The Timing Belt, sometimes called a Cambelt is an integral part of your engine. It keeps the valves opening and closing at the right time. If they open at the wrong time, major engine damage may occur. It's better to replace the timing belt when the manufacturer recommends it, rather than waiting for it to break and leave you stranded. Most timing belt failures give very little if any warning. Our customers often say "I was just driving along and the engine stopped" If your car has an interference motor, the pistons will hit the valves.
As the name indicates, a timing belt controls the timing of a car’s engine. As such, it is critically important that the timing belt remains tight. A tensioner helps to maintain tightness in the timing belt, but over time and with mileage, a timing belt can stretch out. When this occurs, problems arise within engine. Bad timing may cause the valves to hit the pistons, which can lead to serious engine problems. These problems range from bent pistons, rods or valves, and none of them are easy or cheap to repair. Sometimes the only way to fix this damage is by replacing the entire engine. The best way to avoid these issues is for you to stay on top of your timing belt maintenance
Replacing timing belts is generally not a job for amateur mechanics. The belts are generally inaccessible without removing quite a few other parts and accessories, like the distributor, alternator and possibly the water pump. The replacement timing belts must match the old ones exactly, which may require a time-consuming custom order. Once the timing belt itself has been replaced, the mechanic must synchronize the camshaft and the crankshaft with special tools and procedures. Repairing broken timing belts can take several hours, and the vehicle will have to be towed into the shop.
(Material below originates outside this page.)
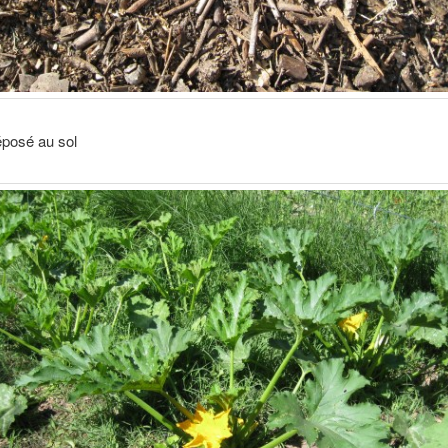
posé au sol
Timing belts should be changed at different times, depending upon the make and model of your car. Generally speaking, most cars need to have their timing belts changed between 60,000 and 100,000 miles. The important thing, however, is that timing belts are indeed changed when they are supposed to be changed. It is important for you to have a technician that you can trust who will tell you when your timing belt should be changed. Because timing belt repair is one of the more costly maintenance items, most people prefer not to have it done unnecessarily or too preemptively. Click here for maintenance intervals for most cars
It is not unusual for a technician to suggest replacing the water pump, cam and crank seals at the same time as the timing belt, even if there is no obvious wear or damage. It is not a requirement to take this advice, but it usually will pay off in the long run. Almost all of the labor required to replace a water pump and seals has already been accomplished while replacing the timing belt. On some models the water pump is powered by the timing belt. If the water pump or seals should fail later on, the mechanic would have to go through all of those preliminary steps again. If the water pump is driven by the timing belt a seized water pump may strip the teeth from the timing belt. ATiming belt may only have to be replaced once in a car's lifetime, so it is a huge value to replace the water pump, seals and any associated parts at the same time you have the timing belt replaced.